デュ・モーリア『愛はすべての上に』 The loving spirit 1931

ダフネ・デュ・モーリアの処女作である。作者24歳時の出版である。題名のThe loving spiritは題辞に掲げられたエミリ・ブロンテの詩(ブロンテの詩は全体だけでなく、各章の初めにもある)から来たのであろう。「愛する心 代々伝わりて/永遠(とわ)に絶ゆることなし」一家に代々伝わる生きる情熱が主題の小説とも言える。原題でも訳名でも内容は分からない。内容に沿った訳名としては『クーム家の人々』が考えられる。トーマス・マンの処女作『ブッデンブローク家の人々』を思い出したからだ。また親子代々の物語ではバックの『大地』も思い出した。『ブッデンブローク家の人々』を20歳代前半で良く書けたものだとの感心を読んだことがあるが、本書についても同様に言えるだろう。

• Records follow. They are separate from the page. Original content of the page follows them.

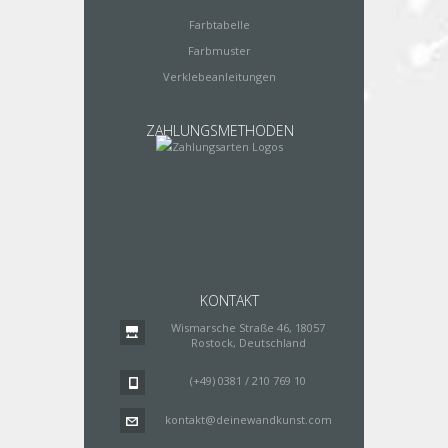
Farbtabelle
Farbmuster
Verklebeanleitungen
ZAHLUNGSMETHODEN
KONTAKT
Wismarsche Straße 46, 18057
Rostock, Deutschland
(+49) 0381 / 210 769 10
kontakt@deinewandkunst.com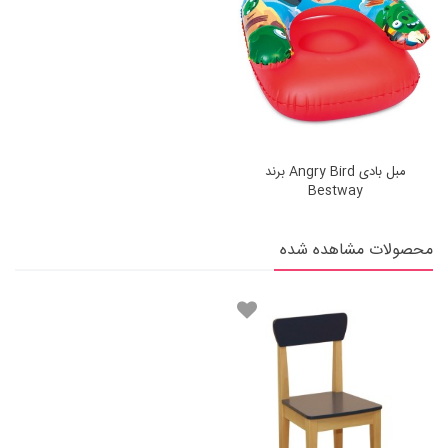
مبل بادی Angry Bird برند
Bestway
محصولات مشاهده شده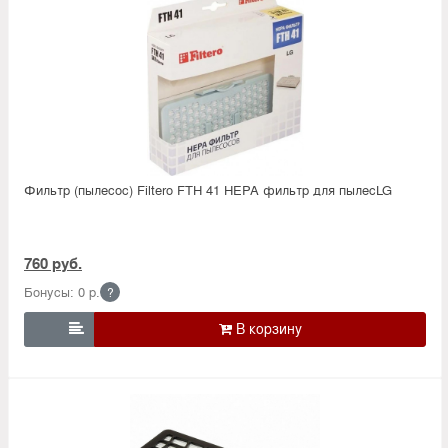
Фильтр (пылесос) Filtero FTH 41 HEPA фильтр для пылесLG
760 руб.
Бонусы: 0 р.
?
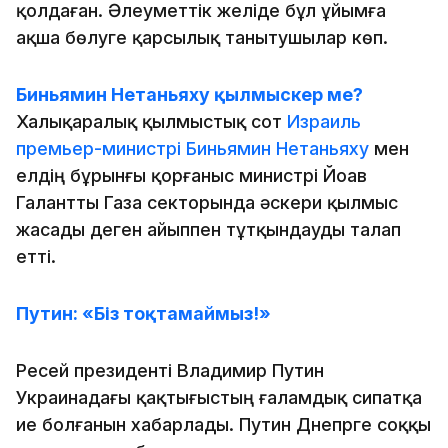
қолдаған. Әлеуметтік желіде бұл ұйымға
ақша бөлуге қарсылық танытушылар көп.
Биньямин Нетаньяху қылмыскер ме?
Халықаралық қылмыстық сот
Израиль
премьер-министрі Биньямин Нетаньяху
мен
елдің бұрынғы қорғаныс министрі Йоав
Галантты Газа секторында әскери қылмыс
жасады деген айыппен тұтқындауды талап
етті.
Путин: «Біз тоқтамаймыз!»
Ресей президенті Владимир Путин
Украинадағы қақтығыстың ғаламдық сипатқа
ие болғанын хабарлады. Путин Днепрге соққы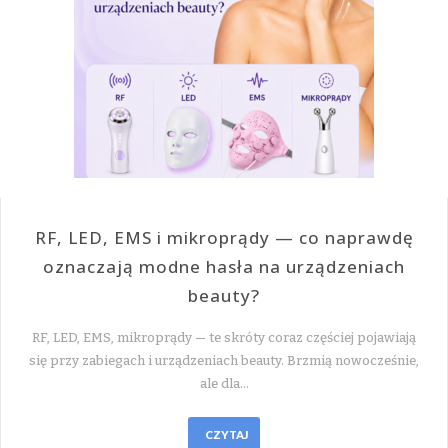
RF, LED, EMS i mikroprądy — co naprawdę
oznaczają modne hasła na urządzeniach
beauty?
RF, LED, EMS, mikroprądy — te skróty coraz częściej pojawiają
się przy zabiegach i urządzeniach beauty. Brzmią nowocześnie,
ale dla…
CZYTAJ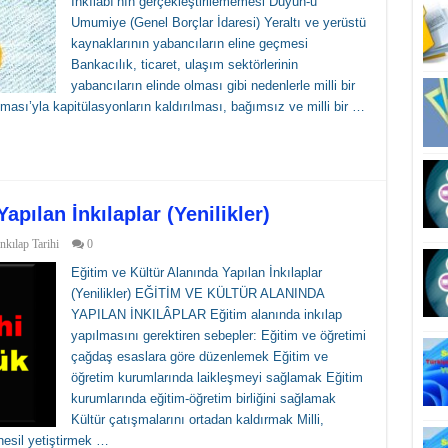
İnkılâbı’nın gerçekleştirilememesi Duyun-u
Umumiye (Genel Borçlar İdaresi) Yeraltı ve yerüstü
kaynaklarının yabancıların eline geçmesi
Bankacılık, ticaret, ulaşım sektörlerinin
yabancıların elinde olması gibi nedenlerle milli bir
sı’yla kapitülasyonların kaldırılması, bağımsız ve milli bir …
apılan İnkılaplar (Yenilikler)
İnkılap Tarihi
0
Eğitim ve Kültür Alanında Yapılan İnkılaplar
(Yenilikler) EĞİTİM VE KÜLTÜR ALANINDA
YAPILAN İNKILÂPLAR Eğitim alanında inkılap
yapılmasını gerektiren sebepler: Eğitim ve öğretimi
çağdaş esaslara göre düzenlemek Eğitim ve
öğretim kurumlarında laikleşmeyi sağlamak Eğitim
kurumlarında eğitim-öğretim birliğini sağlamak
Kültür çatışmalarını ortadan kaldırmak Milli,
nesil yetiştirmek …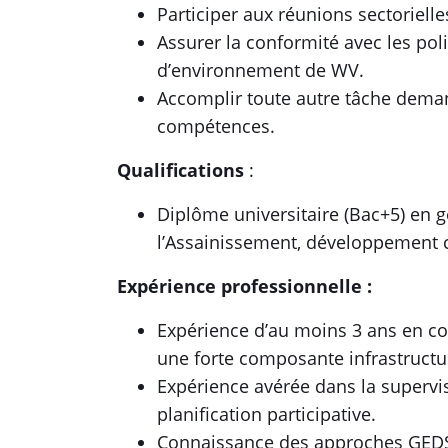
Participer aux réunions sectorielle
Assurer la conformité avec les pol
d’environnement de WV.
Accomplir toute autre tâche deman
compétences.
Qualifications
:
Diplôme universitaire (Bac+5) en gé
l’Assainissement, développement
Expérience professionnelle :
Expérience d’au moins 3 ans en co
une forte composante infrastructu
Expérience avérée dans la supervis
planification participative.
Connaissance des approches GEDSI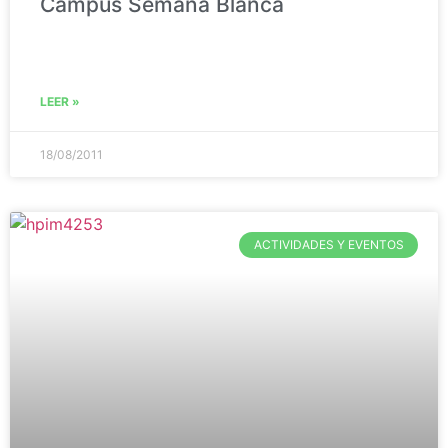
Campus Semana Blanca
LEER »
18/08/2011
ACTIVIDADES Y EVENTOS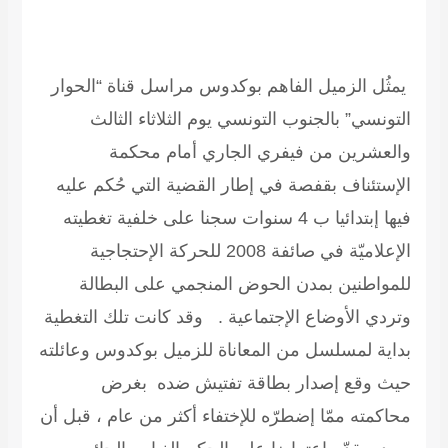
يمثُل الزميل الفاهم بوكدوس مراسل قناة “الحوار
التونسي” بالجنوب التونسي يوم الثلاثاء الثالث
والعشرين من فيفري الجاري أمام محكمة
الإستئناف بقفصة في إطار القضية التي حُكم عليه
فيها إبتدائيا ب 4 سنوات سجنا على خلفية تغطيته
الإعلاميّة في صائفة 2008 للحركة الإحتجاجية
للمواطنين بمدن الحوض المنجمي على البطالة
وتردي الأوضاع الإجتماعية . وقد كانت تلك التغطية
بداية لمسلسل من المعاناة للزميل بوكدوس وعائلته
حيث وقع إصدار بطاقة تفتيش ضده بغرض
محاكمته ممّا إضطرّه للإختفاء أكثر من عام ، قبل أن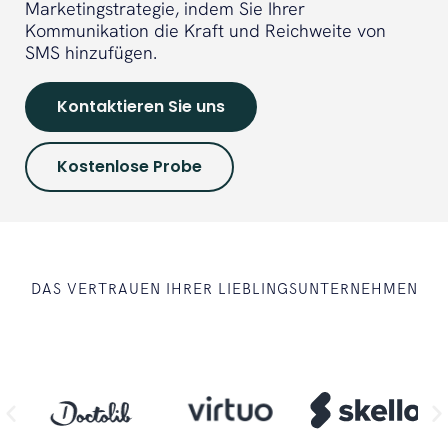
Marketingstrategie, indem Sie Ihrer
Kommunikation die Kraft und Reichweite von
SMS hinzufügen.
Kontaktieren Sie uns
Kostenlose Probe
DAS VERTRAUEN IHRER LIEBLINGSUNTERNEHMEN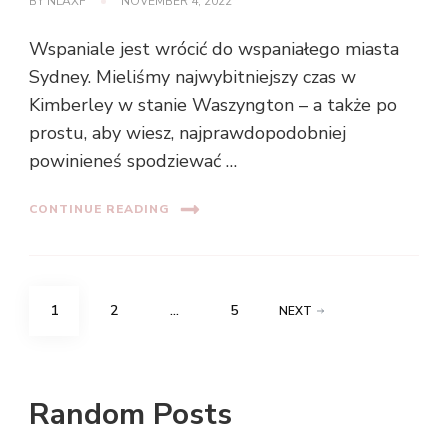
BY
NLAXF
NOVEMBER 4, 2022
Wspaniale jest wrócić do wspaniałego miasta
Sydney. Mieliśmy najwybitniejszy czas w
Kimberley w stanie Waszyngton – a także po
prostu, aby wiesz, najprawdopodobniej
powinieneś spodziewać …
CONTINUE READING
Posts
PAGE
PAGE
PAGE
1
2
…
5
NEXT
navigation
Random Posts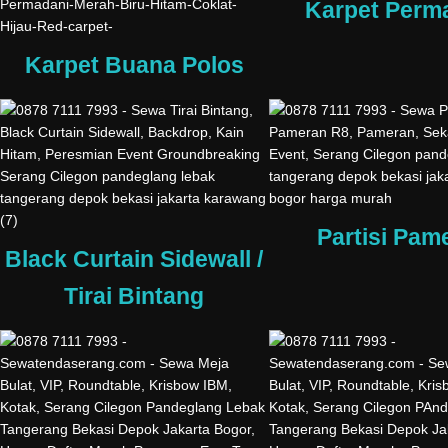
Karpet Perm
Karpet Buana Polos
Partisi Pam
Black Curtain Sidewall /
Tirai Bintang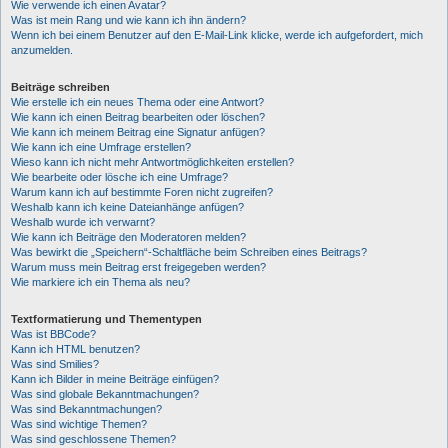
Wie verwende ich einen Avatar?
Was ist mein Rang und wie kann ich ihn ändern?
Wenn ich bei einem Benutzer auf den E-Mail-Link klicke, werde ich aufgefordert, mich
anzumelden.
Beiträge schreiben
Wie erstelle ich ein neues Thema oder eine Antwort?
Wie kann ich einen Beitrag bearbeiten oder löschen?
Wie kann ich meinem Beitrag eine Signatur anfügen?
Wie kann ich eine Umfrage erstellen?
Wieso kann ich nicht mehr Antwortmöglichkeiten erstellen?
Wie bearbeite oder lösche ich eine Umfrage?
Warum kann ich auf bestimmte Foren nicht zugreifen?
Weshalb kann ich keine Dateianhänge anfügen?
Weshalb wurde ich verwarnt?
Wie kann ich Beiträge den Moderatoren melden?
Was bewirkt die „Speichern“-Schaltfläche beim Schreiben eines Beitrags?
Warum muss mein Beitrag erst freigegeben werden?
Wie markiere ich ein Thema als neu?
Textformatierung und Thementypen
Was ist BBCode?
Kann ich HTML benutzen?
Was sind Smilies?
Kann ich Bilder in meine Beiträge einfügen?
Was sind globale Bekanntmachungen?
Was sind Bekanntmachungen?
Was sind wichtige Themen?
Was sind geschlossene Themen?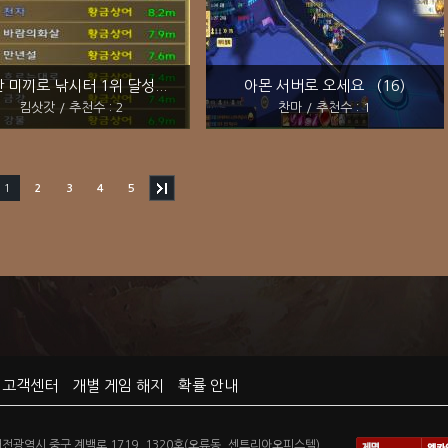
 미끼로 낚시터 1위 달성...
아몬 서버로 오세요 (16)
킴삿갓 / 추천수 : 2
찬마 / 추천수 : 1
1
2
3
4
5
고객센터
개별 게임 해지
확률 안내
광역시 중구 계백로 1719, 1320호(오류동, 센트리아오피스텔)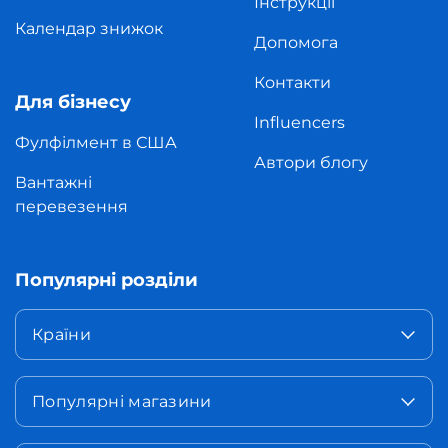
Інструкції
Календар знижок
Допомога
Контакти
Для бізнесу
Influencers
Фулфілмент в США
Автори блогу
Вантажні
перевезення
Популярні розділи
Країни
Популярні магазини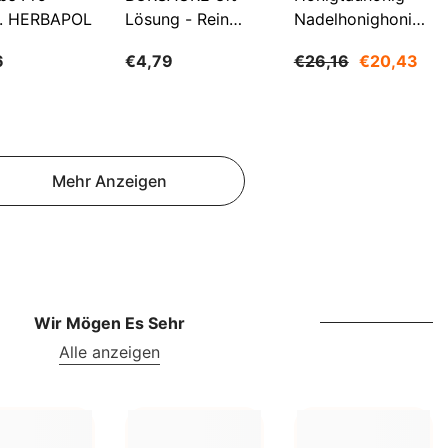
NOK
. HERBAPOL
Lösung - Rein
Nadelhonighonig
NPR
500ml WARCHEM
1200g SUDNIK
6
€4,79
€26,16
€20,43
NZD
PEN
PGK
Mehr Anzeigen
PKR
PYG
QAR
RON
Wir Mögen Es Sehr
RSD
Alle anzeigen
RWF
SAR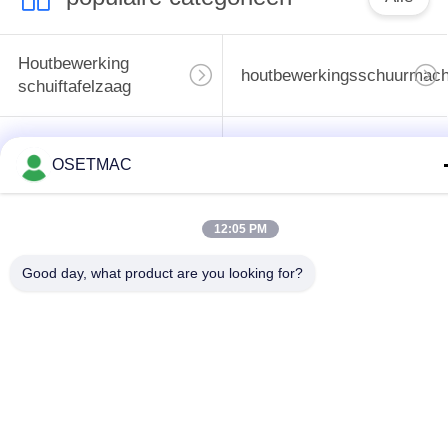
Houtbewerking
houtbewerkingsschuurmach
schuiftafelzaag
houtbewerkingsrand
de machine van de
OSETMAC
het verbinden
houtbewerkingspers
machine
12:05 PM
Handleiding Wood
Houten Stoftrekker
Good day, what product are you looking for?
Sander
Handmatige
Houtbewerkingsdikte
kantenaanlijmmachine
Teken in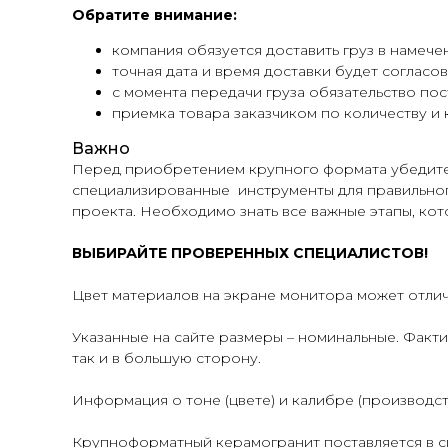
Обратите внимание:
компания обязуется доставить груз в намече
точная дата и время доставки будет согласо
с момента передачи груза обязательство пос
приемка товара заказчиком по количеству и 
Важно
Перед приобретением крупного формата убедитес
специализированные инструменты для правильног
проекта. Необходимо знать все важные этапы, кот
ВЫБИРАЙТЕ ПРОВЕРЕННЫХ СПЕЦИАЛИСТОВ!
Цвет материалов на экране монитора может отлич
Указанные на сайте размеры – номинальные. Факти
так и в большую сторону.
Информация о тоне (цвете) и калибре (производст
Крупноформатный керамогранит поставляется в с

コーンウォールの田舎の港町に住むクーム家。小説の初めは19世紀の前半で、ジャネット・クームという女、男まさりで男に生まれたかったという女の物語である。青年と結婚する。子供を何人も授かるが、その中でジョゼフという男児を特別可愛がり、ジョゼフと母親の間には緊密な愛情が生まれる。第二部はこのジョゼフの物語である。逞しく成長したジョゼフは船乗りになる。男性的であるが粗暴で専制君主である。結婚して生まれた長男が次の主人公になる。ジョゼフは最初の妻を亡くしてから、老年に近い歳になって激しい恋愛をする。これは不幸をもたらした。更にジョゼフの末弟フィリップは計算ずくの不快な男であり、小説の最後まで登場する。ジョゼフの長男クリスは父と全く似てない文弱であり、船乗りなど成りたくない。父親をいたく失望させる。何とか決意して船に乗ったが、船酔いその他船に怖れしか感じず、途中のロンドンで船を下り行方をくらます。ロンドンで下宿に住み、そこの娘と結婚する。不況で財産を亡くし、妻と田舎の港町に帰る。クリスは兄弟や親戚が経済的に困っており、叔父のフィリップに援助を頼むがにべもなく断られる。クリスは「英雄的」行為で命を落とす。クリスの妻は田舎を嫌い、ロンドンに子供を連れて帰る。クリスの娘ジェニファーが最後の主人公である。成長したジェニファーはロンドンを嫌い、父の田舎に帰る。そこで従兄に会い親しくなる。また吝嗇漢の叔父フィリップに仕返しを企てる。